When 80 people from 31 states got E. coli, it was Team D that traced it back to specific batches of raw cookie dough from Nestlé USA. The company subsequently recalled 3.6 million packages of cookie dough.
Although revered in public-health circles, the secret of Team D’s success isn’t complicated. The students lose no time getting on the phone with every person in the state who has reported contracting a food-borne illness, quizzing them about what they ate and where they ate it in the days before they became ill. That information is immediately sent to epidemiologists and other disease-detecting experts at the Minnesota Department of Health, which operates one of the top labs in the country for fingerprinting the DNA of viruses.
The lab issues daily reports to the state’s epidemiologists, comparing the results to other cases both within Minnesota and nationally. The scientists look for clusters and patterns that could indicate an outbreak.

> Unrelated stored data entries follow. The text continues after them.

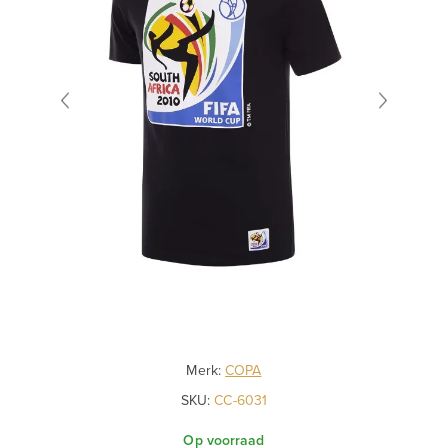
Merk:
COPA
SKU:
CC-6031
Op voorraad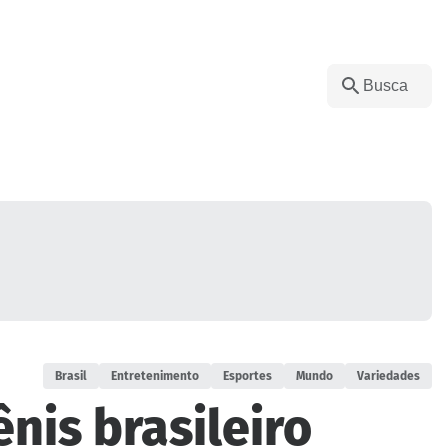
Brasil
Entretenimento
Esportes
Mundo
Variedades
nis brasileiro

The graduate students from the University of Minnesota School of Public Health who form Team D are paid by the state health department. Minnesota Department of Health spokesman John Steiger says Team D’s operations will most likely be severely curtailed unless the governor and legislature get together on a budget deal before a July 1 deadline.
“Everything is really up in the air and nobody really knows what is going to happen with the budget,” says Steiger. “We’re hoping for the best.”